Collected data
━━━

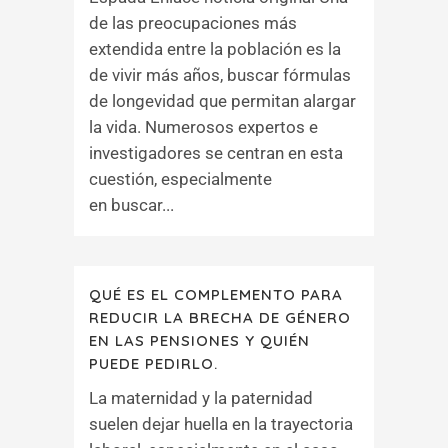
de las preocupaciones más
extendida entre la población es la
de vivir más años, buscar fórmulas
de longevidad que permitan alargar
la vida. Numerosos expertos e
investigadores se centran en esta
cuestión, especialmente
en buscar...
QUÉ ES EL COMPLEMENTO PARA
REDUCIR LA BRECHA DE GÉNERO
EN LAS PENSIONES Y QUIÉN
PUEDE PEDIRLO.
La maternidad y la paternidad
suelen dejar huella en la trayectoria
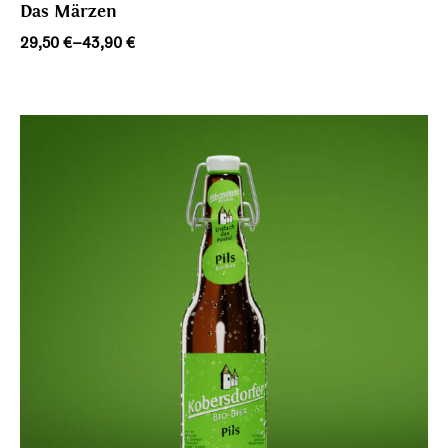
Das Märzen
Preisspanne:
29,50
€
–
43,90
€
29,50 €
bis
43,90 €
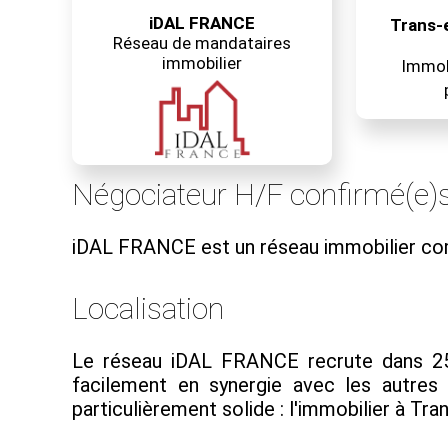
iDAL FRANCE
Trans-
Réseau de mandataires
immobilier
Immobi
Négociateur H/F confirmé(e)s
iDAL FRANCE est un réseau immobilier co
Localisation
Le réseau iDAL FRANCE recrute dans 250 
facilement en synergie avec les autre
particulièrement solide : l'immobilier à Tr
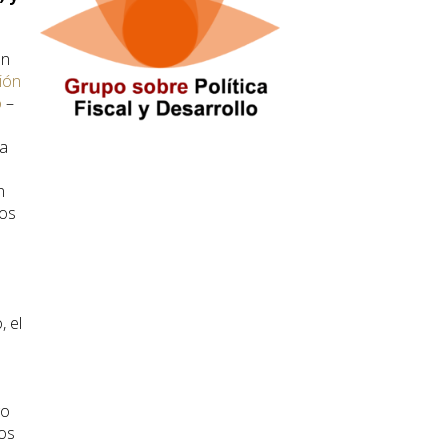
en
ión
o
–
 a
n
ios
, el
go
cos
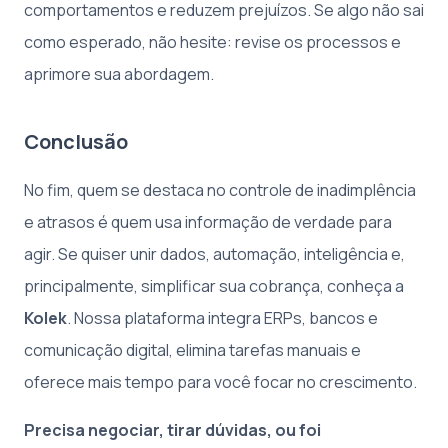
comportamentos e reduzem prejuízos. Se algo não sai
como esperado, não hesite: revise os processos e
aprimore sua abordagem.
Conclusão
No fim, quem se destaca no controle de inadimplência
e atrasos é quem usa informação de verdade para
agir. Se quiser unir dados, automação, inteligência e,
principalmente, simplificar sua cobrança, conheça a
Kolek
. Nossa plataforma integra ERPs, bancos e
comunicação digital, elimina tarefas manuais e
oferece mais tempo para você focar no crescimento.
Precisa negociar, tirar dúvidas, ou foi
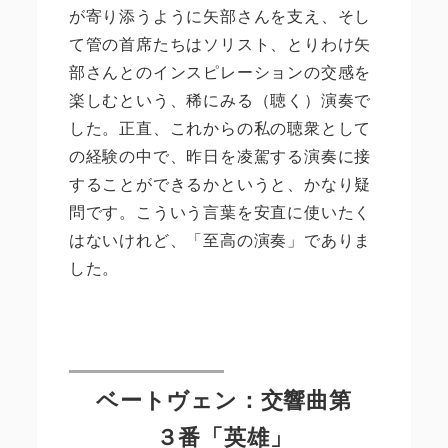
が寄り添うように矢部さんを支え、そし
て管の首席たちはソリスト、とりわけ矢
部さんとのインスピレーションの交感を
楽しむという、稀にみる（聴く）演奏で
した。正直、これからの私の聴衆として
の経験の中で、昨日を凌駕する演奏に接
することができるかというと、かなり疑
問です。こういう言葉を安直に使いたく
はないけれど、「至高の演奏」でありま
した。
ベートヴェン：交響曲第
３番「英雄」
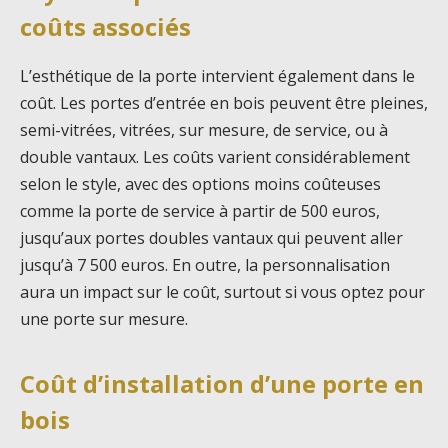
coûts associés
L’esthétique de la porte intervient également dans le
coût. Les portes d’entrée en bois peuvent être pleines,
semi-vitrées, vitrées, sur mesure, de service, ou à
double vantaux. Les coûts varient considérablement
selon le style, avec des options moins coûteuses
comme la porte de service à partir de 500 euros,
jusqu’aux portes doubles vantaux qui peuvent aller
jusqu’à 7 500 euros. En outre, la personnalisation
aura un impact sur le coût, surtout si vous optez pour
une porte sur mesure.
Coût d’installation d’une porte en
bois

━━━

WORK TO COMPLETE
Without the pictures, copy all of the entries exactly as they appear.

ANSWER TO THIS EXERCISE
de las preocupaciones más
extendida entre la población es la
de vivir más años, buscar fórmulas
de longevidad que permitan alargar
la vida. Numerosos expertos e
investigadores se centran en esta
cuestión, especialmente
en buscar...
QUÉ ES EL COMPLEMENTO PARA
REDUCIR LA BRECHA DE GÉNERO
EN LAS PENSIONES Y QUIÉN
PUEDE PEDIRLO.
La maternidad y la paternidad
suelen dejar huella en la trayectoria
Das Märzen
Preisspanne:
29,50
€
–
43,90
€
29,50 €
bis
43,90 €
iDAL FRANCE
Trans-
Réseau de mandataires
immobilier
Immobi
Négociateur H/F confirmé(e)s
iDAL FRANCE est un réseau immobilier co
Localisation
Le réseau iDAL FRANCE recrute dans 250 
facilement en synergie avec les autre
particulièrement solide : l'immobilier à Tr
en
ión
o
–
 a
n
ios
, el
go
cos
comportamentos e reduzem prejuízos. Se algo não sai
como esperado, não hesite: revise os processos e
aprimore sua abordagem.
Conclusão
No fim, quem se destaca no controle de inadimplência
e atrasos é quem usa informação de verdade para
agir. Se quiser unir dados, automação, inteligência e,
principalmente, simplificar sua cobrança, conheça a
Kolek
. Nossa plataforma integra ERPs, bancos e
comunicação digital, elimina tarefas manuais e
oferece mais tempo para você focar no crescimento.
Precisa negociar, tirar dúvidas, ou foi
が寄り添うように矢部さんを支え、そし
て管の首席たちはソリスト、とりわけ矢
部さんとのインスピレーションの交感を
楽しむという、稀にみる（聴く）演奏で
した。正直、これからの私の聴衆として
の経験の中で、昨日を凌駕する演奏に接
することができるかというと、かなり疑
問です。こういう言葉を安直に使いたく
はないけれど、「至高の演奏」でありま
した。
ベートヴェン：交響曲第
３番「英雄」
coûts associés
L’esthétique de la porte intervient également dans le
coût. Les portes d’entrée en bois peuvent être pleines,
semi-vitrées, vitrées, sur mesure, de service, ou à
double vantaux. Les coûts varient considérablement
selon le style, avec des options moins coûteuses
comme la porte de service à partir de 500 euros,
jusqu’aux portes doubles vantaux qui peuvent aller
jusqu’à 7 500 euros. En outre, la personnalisation
aura un impact sur le coût, surtout si vous optez pour
une porte sur mesure.
Coût d’installation d’une porte en
bois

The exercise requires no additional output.